Your patient and empathic bed partner, with velvet hammer high overhead, notices that you suddenly cease not only your snoring, but your breathing as well. You actually stop breathing, for 10, then 20, then 30 seconds. Then, to his or her surprise and dismay, you begin to gasp for air, as if it were your last breath. This cycle repeats itself over and over, all night long. For your part, you may be totally unaware of all of that, as the alarm clock rings. You may wake with a dry mouth, a headache, and feeling hungover. You may also be sleepy during the day, have significant memory loss, concentration, attention, mood and other related problems. This rather horrifying scenario is typical for a disorder called sleep apnea.

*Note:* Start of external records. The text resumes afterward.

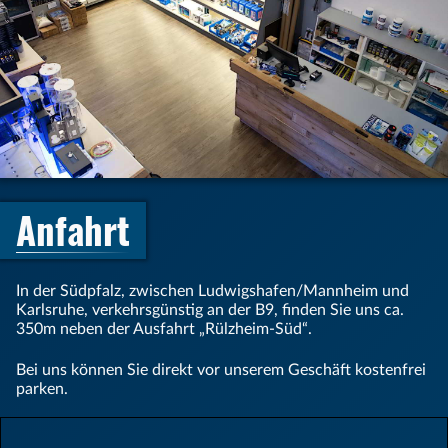
Anfahrt
In der Südpfalz, zwischen Lud­wigs­hafen/Mann­heim und
Karls­ruhe, ver­kehrs­günstig an der B9, fin­den Sie uns ca.
350m neben der Aus­fahrt „Rülz­heim-Süd“.
Bei uns kön­nen Sie di­rekt vor un­se­rem Ge­schäft kos­ten­frei
par­ken.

There are two types of sleep apnea, obstructive (OSA) and central (CSA). In OSA the throat collapses during sleep, preventing the flow of air to your lungs. As your oxygen levels decrease, your brain gets an alert message to "wake up and breath." These apnea episodes may occur 20 to 60 to 100 or more times per hour.

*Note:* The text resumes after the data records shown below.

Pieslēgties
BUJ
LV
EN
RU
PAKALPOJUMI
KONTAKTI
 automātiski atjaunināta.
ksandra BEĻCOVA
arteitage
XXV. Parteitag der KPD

Present in about 7% of the population, the prevalence of sleep apnea is on par with diabetes and asthma. It is also a primary risk factor for high blood pressure. Fortunately, with the proper diagnosis, it can be treated quite effectively.
There are three categories of treatment for obstructive sleep apnea:
- Physical or mechanical therapy
- Non-specific therapy
Which therapy is used depends on your specific medical, lab, and physical exams and other findings.

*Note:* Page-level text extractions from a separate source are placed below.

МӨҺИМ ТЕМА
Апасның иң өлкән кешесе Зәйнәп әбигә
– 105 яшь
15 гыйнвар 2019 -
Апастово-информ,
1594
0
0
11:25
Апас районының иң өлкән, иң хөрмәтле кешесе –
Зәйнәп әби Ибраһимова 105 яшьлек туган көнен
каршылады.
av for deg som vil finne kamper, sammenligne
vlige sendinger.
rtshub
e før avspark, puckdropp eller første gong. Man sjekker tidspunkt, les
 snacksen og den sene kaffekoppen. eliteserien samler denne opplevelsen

Physical or mechanical therapies only work at the time they are properly used. Apnea episodes return when they are not utilized.
- Continuous positive airway pressure (CPAP) is the most common treatment. With the use of a snugly fitted face mask or nasal plug, air is blown into the nasal passages, forcing the airway open and allowing air to flow freely. The pressure is continuous and constant and is adjusted so that it is just enough to open the airway.
- Dental or oral appliances reposition the lower jaw and tongue, moving them outward, creating something akin to a pronounced "underbite." Used in mild to moderate sleep apnea, this physically opens the airway, allowing the free flow of air. They are custom-made devices usually fitted by a dentist or orthodontist.